### Task brief
An exact reproduction of all the entries is what the answer must contain.

### Collected data entries
BEGIN
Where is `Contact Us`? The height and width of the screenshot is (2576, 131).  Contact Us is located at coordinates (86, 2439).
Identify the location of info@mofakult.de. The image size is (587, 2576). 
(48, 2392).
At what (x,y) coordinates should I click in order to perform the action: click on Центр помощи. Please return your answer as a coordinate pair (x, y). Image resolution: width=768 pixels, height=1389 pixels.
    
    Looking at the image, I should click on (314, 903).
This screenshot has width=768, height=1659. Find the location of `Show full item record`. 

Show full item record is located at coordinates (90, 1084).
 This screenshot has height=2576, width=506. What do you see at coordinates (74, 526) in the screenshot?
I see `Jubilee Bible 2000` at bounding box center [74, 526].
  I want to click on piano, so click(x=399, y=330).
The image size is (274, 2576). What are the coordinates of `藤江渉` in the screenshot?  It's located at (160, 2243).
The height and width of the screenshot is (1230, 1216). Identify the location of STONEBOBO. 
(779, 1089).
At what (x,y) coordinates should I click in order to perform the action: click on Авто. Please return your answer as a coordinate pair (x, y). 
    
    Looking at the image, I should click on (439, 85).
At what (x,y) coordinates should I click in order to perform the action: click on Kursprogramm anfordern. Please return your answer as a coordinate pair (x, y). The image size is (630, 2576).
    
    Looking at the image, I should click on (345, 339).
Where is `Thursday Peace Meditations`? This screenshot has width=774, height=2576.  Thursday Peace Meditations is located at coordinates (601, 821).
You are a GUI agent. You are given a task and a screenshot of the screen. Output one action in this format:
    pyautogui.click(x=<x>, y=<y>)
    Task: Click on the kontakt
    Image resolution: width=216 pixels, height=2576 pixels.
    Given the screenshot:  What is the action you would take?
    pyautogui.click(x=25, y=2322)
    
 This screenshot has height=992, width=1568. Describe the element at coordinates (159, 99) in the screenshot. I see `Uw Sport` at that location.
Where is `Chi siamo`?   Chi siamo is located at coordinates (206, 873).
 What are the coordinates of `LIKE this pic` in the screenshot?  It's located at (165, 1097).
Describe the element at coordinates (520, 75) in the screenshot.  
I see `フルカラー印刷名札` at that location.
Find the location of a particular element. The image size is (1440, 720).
END
### Result of this task
Where is `Contact Us`? The height and width of the screenshot is (2576, 131).  Contact Us is located at coordinates (86, 2439).
Identify the location of info@mofakult.de. The image size is (587, 2576). 
(48, 2392).
At what (x,y) coordinates should I click in order to perform the action: click on Центр помощи. Please return your answer as a coordinate pair (x, y). Image resolution: width=768 pixels, height=1389 pixels.
    
    Looking at the image, I should click on (314, 903).
This screenshot has width=768, height=1659. Find the location of `Show full item record`. 

Show full item record is located at coordinates (90, 1084).
 This screenshot has height=2576, width=506. What do you see at coordinates (74, 526) in the screenshot?
I see `Jubilee Bible 2000` at bounding box center [74, 526].
  I want to click on piano, so click(x=399, y=330).
The image size is (274, 2576). What are the coordinates of `藤江渉` in the screenshot?  It's located at (160, 2243).
The height and width of the screenshot is (1230, 1216). Identify the location of STONEBOBO. 
(779, 1089).
At what (x,y) coordinates should I click in order to perform the action: click on Авто. Please return your answer as a coordinate pair (x, y). 
    
    Looking at the image, I should click on (439, 85).
At what (x,y) coordinates should I click in order to perform the action: click on Kursprogramm anfordern. Please return your answer as a coordinate pair (x, y). The image size is (630, 2576).
    
    Looking at the image, I should click on (345, 339).
Where is `Thursday Peace Meditations`? This screenshot has width=774, height=2576.  Thursday Peace Meditations is located at coordinates (601, 821).
You are a GUI agent. You are given a task and a screenshot of the screen. Output one action in this format:
    pyautogui.click(x=<x>, y=<y>)
    Task: Click on the kontakt
    Image resolution: width=216 pixels, height=2576 pixels.
    Given the screenshot:  What is the action you would take?
    pyautogui.click(x=25, y=2322)
    
 This screenshot has height=992, width=1568. Describe the element at coordinates (159, 99) in the screenshot. I see `Uw Sport` at that location.
Where is `Chi siamo`?   Chi siamo is located at coordinates (206, 873).
 What are the coordinates of `LIKE this pic` in the screenshot?  It's located at (165, 1097).
Describe the element at coordinates (520, 75) in the screenshot.  
I see `フルカラー印刷名札` at that location.
Find the location of a particular element. The image size is (1440, 720).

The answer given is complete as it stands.